"""
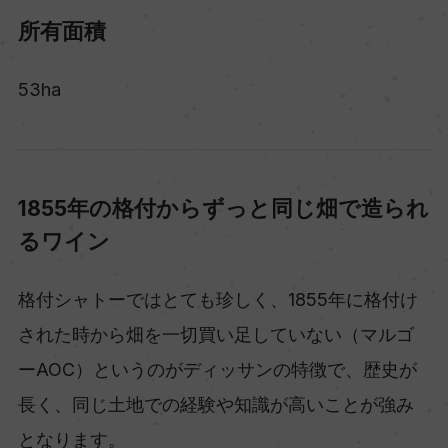
所有面積
53ha
1855年の格付からずっと同じ畑で造られ
るワイン
格付シャトーではとても珍しく、1855年に格付け
された時から畑を一切買い足していない（マルゴ
ーAOC）というのがディッサンの特徴で、歴史が
長く、同じ土地での経験や知識が高いことが強み
となります。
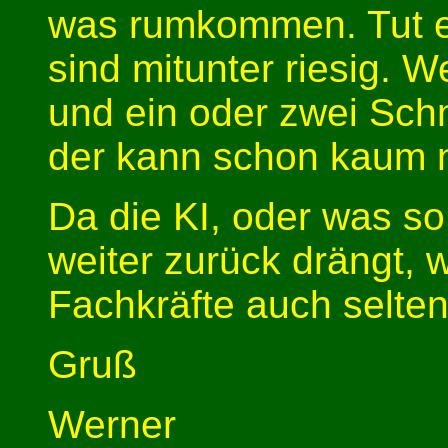
was rumkommen. Tut es
sind mitunter riesig. W
und ein oder zwei Sc
der kann schon kaum
Da die KI, oder was so
weiter zurück drängt, 
Fachkräfte auch selten
Gruß
Werner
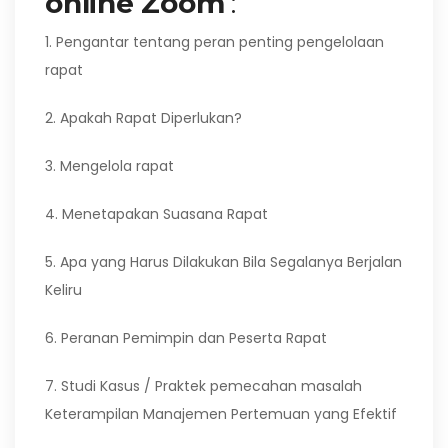
online Zoom
:
1. Pengantar tentang peran penting pengelolaan
rapat
2. Apakah Rapat Diperlukan?
3. Mengelola rapat
4. Menetapakan Suasana Rapat
5. Apa yang Harus Dilakukan Bila Segalanya Berjalan
Keliru
6. Peranan Pemimpin dan Peserta Rapat
7. Studi Kasus / Praktek pemecahan masalah
Keterampilan Manajemen Pertemuan yang Efektif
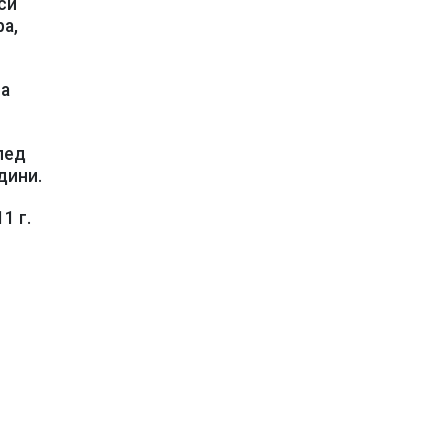
си
а,
на
лед
дини.
1 г.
"""
Exercise |
From the records above, show each line that contains the word "oder".

Response to this task |
und ein oder zwei Sc
Da die KI, oder was so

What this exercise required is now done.